[Dataset entries]
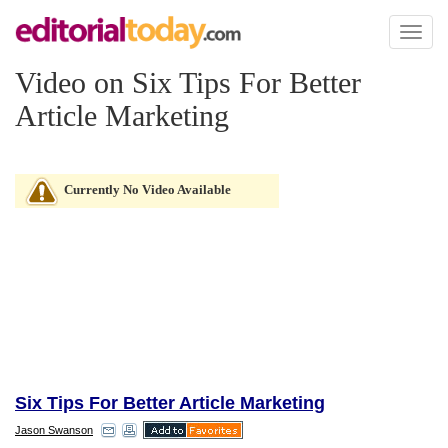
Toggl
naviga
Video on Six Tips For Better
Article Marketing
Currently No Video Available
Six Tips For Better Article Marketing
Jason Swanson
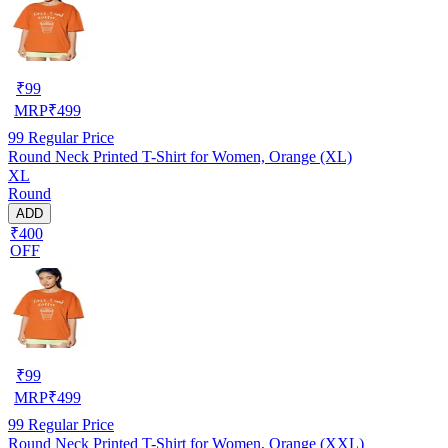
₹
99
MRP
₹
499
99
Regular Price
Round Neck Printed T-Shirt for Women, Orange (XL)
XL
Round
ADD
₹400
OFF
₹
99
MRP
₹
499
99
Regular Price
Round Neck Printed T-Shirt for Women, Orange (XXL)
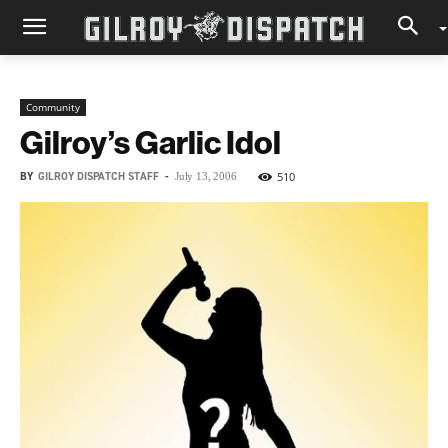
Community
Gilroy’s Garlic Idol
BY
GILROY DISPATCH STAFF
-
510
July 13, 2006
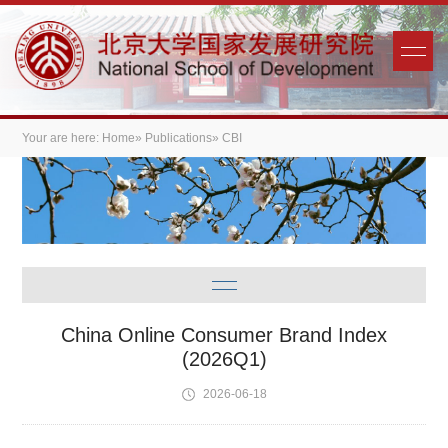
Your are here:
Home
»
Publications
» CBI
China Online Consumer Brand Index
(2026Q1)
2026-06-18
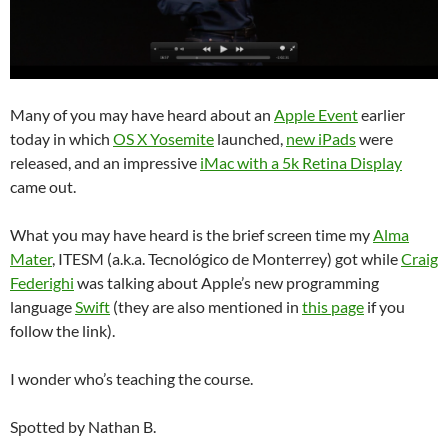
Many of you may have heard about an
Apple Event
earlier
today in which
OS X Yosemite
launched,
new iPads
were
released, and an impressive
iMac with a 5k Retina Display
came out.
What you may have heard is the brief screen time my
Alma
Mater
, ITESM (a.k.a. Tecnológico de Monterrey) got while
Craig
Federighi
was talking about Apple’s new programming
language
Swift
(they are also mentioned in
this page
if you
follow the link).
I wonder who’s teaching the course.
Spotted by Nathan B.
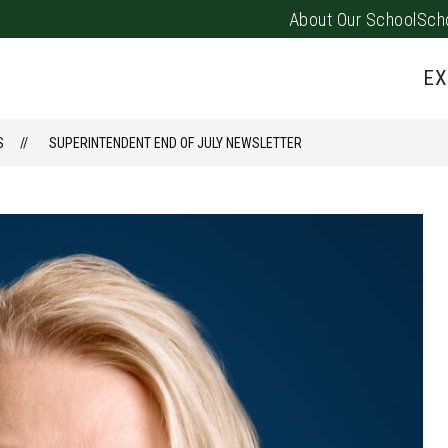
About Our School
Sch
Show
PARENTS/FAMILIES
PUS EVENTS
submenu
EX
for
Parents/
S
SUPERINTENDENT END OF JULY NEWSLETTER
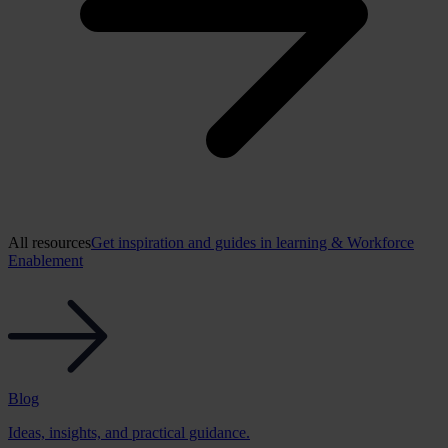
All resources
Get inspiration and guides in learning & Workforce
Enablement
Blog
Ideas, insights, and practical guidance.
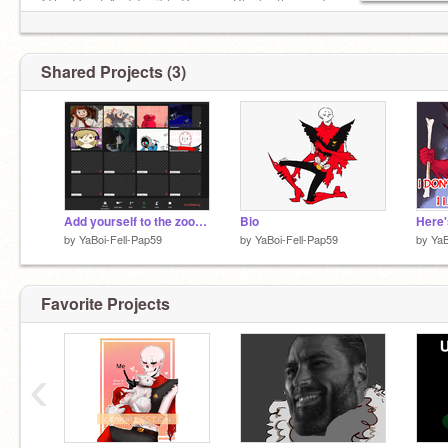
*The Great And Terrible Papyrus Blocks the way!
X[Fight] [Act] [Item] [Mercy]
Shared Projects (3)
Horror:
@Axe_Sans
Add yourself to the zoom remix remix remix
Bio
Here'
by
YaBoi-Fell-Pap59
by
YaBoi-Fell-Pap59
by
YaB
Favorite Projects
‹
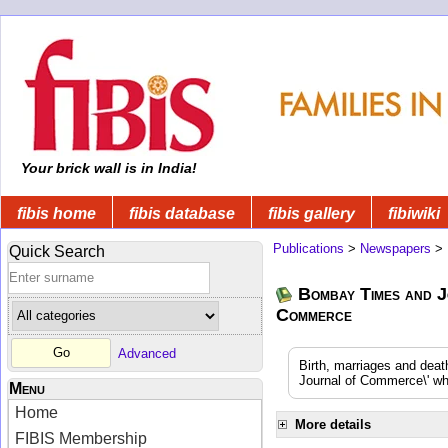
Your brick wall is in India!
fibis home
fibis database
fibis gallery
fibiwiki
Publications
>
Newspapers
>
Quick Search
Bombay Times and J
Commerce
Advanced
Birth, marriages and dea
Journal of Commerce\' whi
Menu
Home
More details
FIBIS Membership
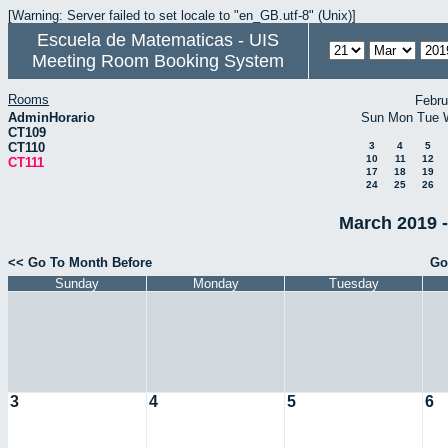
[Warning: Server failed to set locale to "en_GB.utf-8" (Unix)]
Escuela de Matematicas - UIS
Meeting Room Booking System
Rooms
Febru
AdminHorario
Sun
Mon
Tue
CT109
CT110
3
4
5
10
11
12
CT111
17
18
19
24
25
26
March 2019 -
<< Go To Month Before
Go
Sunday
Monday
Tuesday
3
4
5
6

• Task objective:
Collect every line from the records above that contains the word "Round".

• Answer box:
Round Neck Printed T-Shirt for Women, Orange (XL)
Round
Round Neck Printed T-Shirt for Women, Orange (XXL)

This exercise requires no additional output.